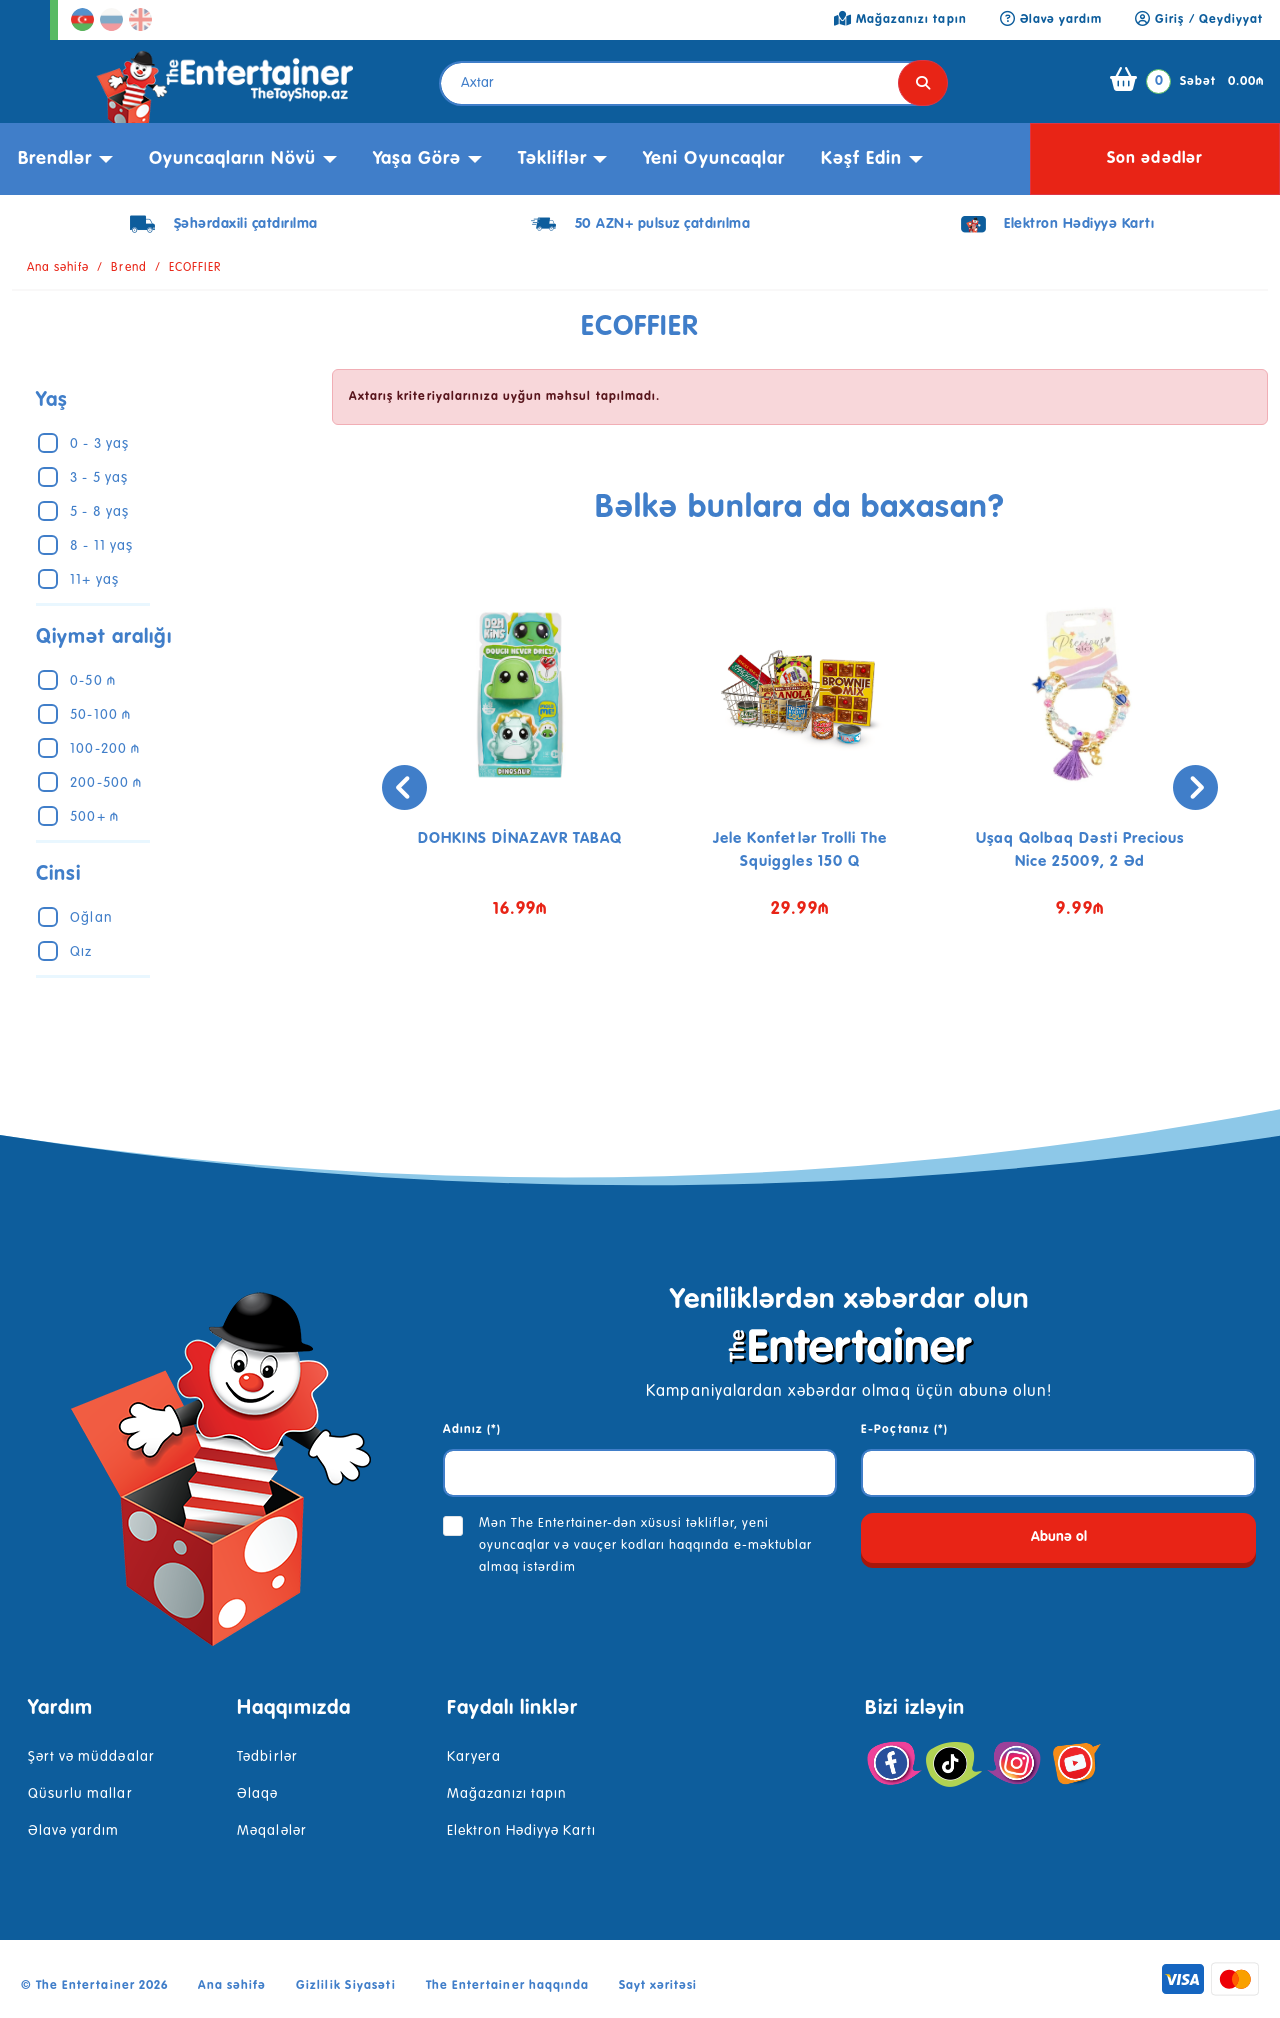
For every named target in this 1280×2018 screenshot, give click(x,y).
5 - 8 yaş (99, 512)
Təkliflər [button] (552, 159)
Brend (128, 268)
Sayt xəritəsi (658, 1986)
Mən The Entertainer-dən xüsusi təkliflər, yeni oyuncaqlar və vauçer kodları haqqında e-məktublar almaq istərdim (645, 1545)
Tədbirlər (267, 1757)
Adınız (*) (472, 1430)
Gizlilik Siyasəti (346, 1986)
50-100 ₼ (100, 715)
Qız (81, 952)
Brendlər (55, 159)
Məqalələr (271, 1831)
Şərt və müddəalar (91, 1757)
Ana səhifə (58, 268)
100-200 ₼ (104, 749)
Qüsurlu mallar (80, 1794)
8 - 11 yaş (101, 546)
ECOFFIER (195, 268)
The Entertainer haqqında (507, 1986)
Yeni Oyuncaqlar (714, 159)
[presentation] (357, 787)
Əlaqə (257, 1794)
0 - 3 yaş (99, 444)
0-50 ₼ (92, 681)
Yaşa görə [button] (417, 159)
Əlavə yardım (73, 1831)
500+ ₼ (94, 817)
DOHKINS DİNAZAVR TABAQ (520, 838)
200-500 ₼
• • •
TASK BRIEF: Read the entries above, then pull out the lines that include "haqqında".

EXPECTED ANSWER:
Mən The Entertainer-dən xüsusi təkliflər, yeni oyuncaqlar və vauçer kodları haqqında e-məktublar almaq istərdim (645, 1545)
The Entertainer haqqında (507, 1986)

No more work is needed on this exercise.